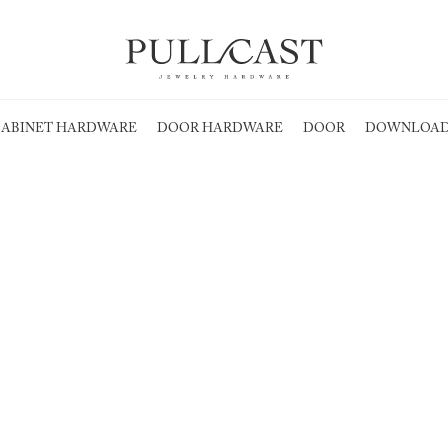
ABINET HARDWARE
DOOR HARDWARE
DOOR
DOWNLOAD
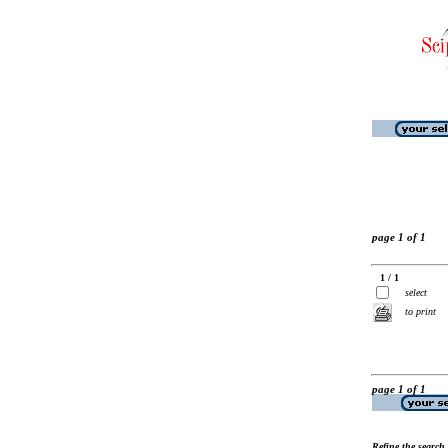
page 1 of 1
1 / 1
select
to print
page 1 of 1
Refine the search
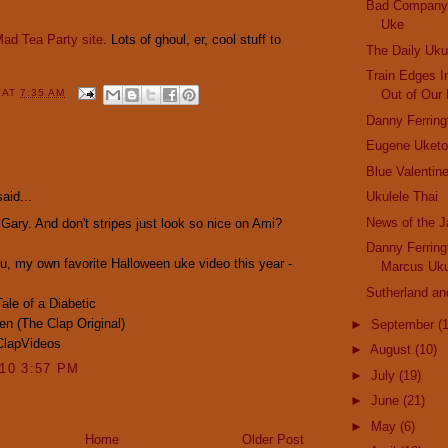
Bad Company 
Uke
ad Tea Party site
. Lots of ghoul, er, cool stuff to
The Daily Uku
Train Edges I
Out of Our 
Y
AT
7:35 AM
Danny Ferrin
Eugene Uketo
:
Blue Valentin
aid...
Ukulele Thai
News of the 
 Gary. And don't stripes just look so nice on Ami?
Danny Ferrin
u, my own favorite Halloween uke video this year -
Marcus Uku
Sutherland an
ale of a Diabetic
en (The Clap Original)
►
September
(
ClapVideos
►
August
(10)
010 3:57 PM
►
July
(19)
►
June
(21)
►
May
(6)
Home
Older Post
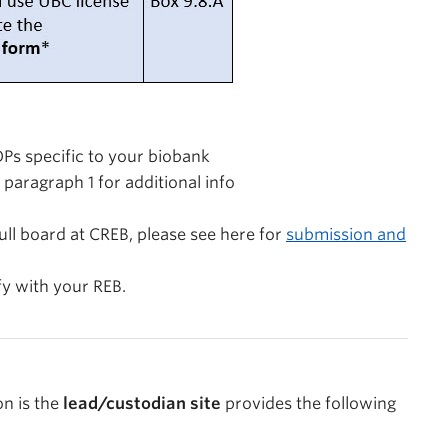
Ps specific to your biobank
 paragraph 1 for additional info
ull board at CREB, please see here for
submission and
fy with your REB.
on is the
lead/custodian site
provides the following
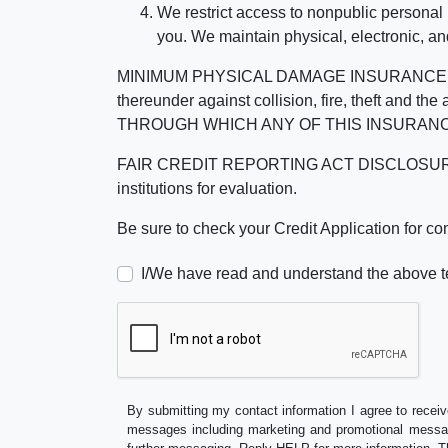
We restrict access to nonpublic personal
you. We maintain physical, electronic, an
MINIMUM PHYSICAL DAMAGE INSURANCE IS 
thereunder against collision, fire, theft a
THROUGH WHICH ANY OF THIS INSURANC
FAIR CREDIT REPORTING ACT DISCLOSURE I/We un
institutions for evaluation.
Be sure to check your Credit Application for c
I/We have read and understand the above t
By submitting my contact information I agree to receiv
messages including marketing and promotional messag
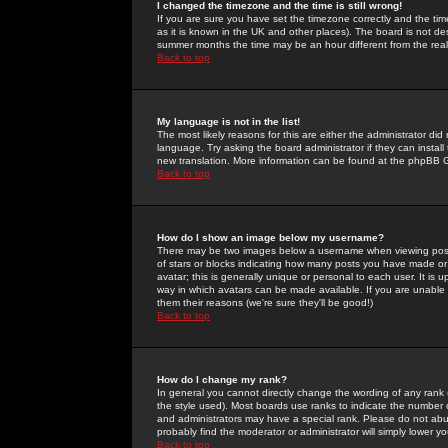
I changed the timezone and the time is still wrong!
If you are sure you have set the timezone correctly and the time 
as it is known in the UK and other places). The board is not 
summer months the time may be an hour different from the real 
Back to top
My language is not in the list!
The most likely reasons for this are either the administrator di
language. Try asking the board administrator if they can install
new translation. More information can be found at the phpBB G
Back to top
How do I show an image below my username?
There may be two images below a username when viewing posts. 
of stars or blocks indicating how many posts you have made or
avatar; this is generally unique or personal to each user. It is
way in which avatars can be made available. If you are unable 
them their reasons (we're sure they'll be good!)
Back to top
How do I change my rank?
In general you cannot directly change the wording of any rank
the style used). Most boards use ranks to indicate the number
and administrators may have a special rank. Please do not abuse
probably find the moderator or administrator will simply lower y
Back to top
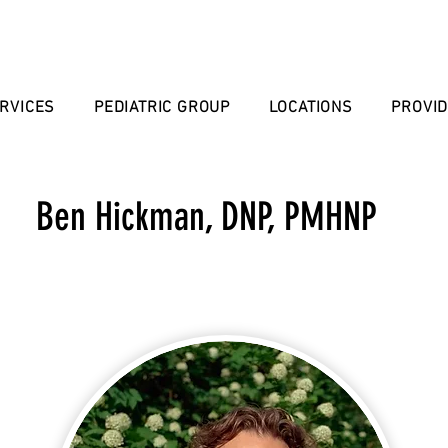
RVICES
PEDIATRIC GROUP
LOCATIONS
PROVI
Ben Hickman, DNP, PMHNP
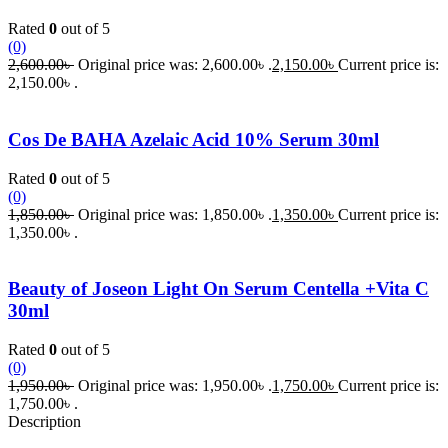
Rated
0
out of 5
(0)
2,600.00
৳
Original price was: 2,600.00৳ .
2,150.00
৳
Current price is:
2,150.00৳ .
Cos De BAHA Azelaic Acid 10% Serum 30ml
Rated
0
out of 5
(0)
1,850.00
৳
Original price was: 1,850.00৳ .
1,350.00
৳
Current price is:
1,350.00৳ .
Beauty of Joseon Light On Serum Centella +Vita C
30ml
Rated
0
out of 5
(0)
1,950.00
৳
Original price was: 1,950.00৳ .
1,750.00
৳
Current price is:
1,750.00৳ .
Description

________

**TASK**. Repeat the lines above exactly, beginning with the one containing "en (The Clap Original)" and finishing with the one containing "submission and". No pictures belong in the copy.

**EXERCISE RESULT**.
en (The Clap Original)
►
September
(
ClapVideos
►
August
(10)
010 3:57 PM
►
July
(19)
►
June
(21)
►
May
(6)
Home
Older Post
Ps specific to your biobank
 paragraph 1 for additional info
ull board at CREB, please see here for
submission and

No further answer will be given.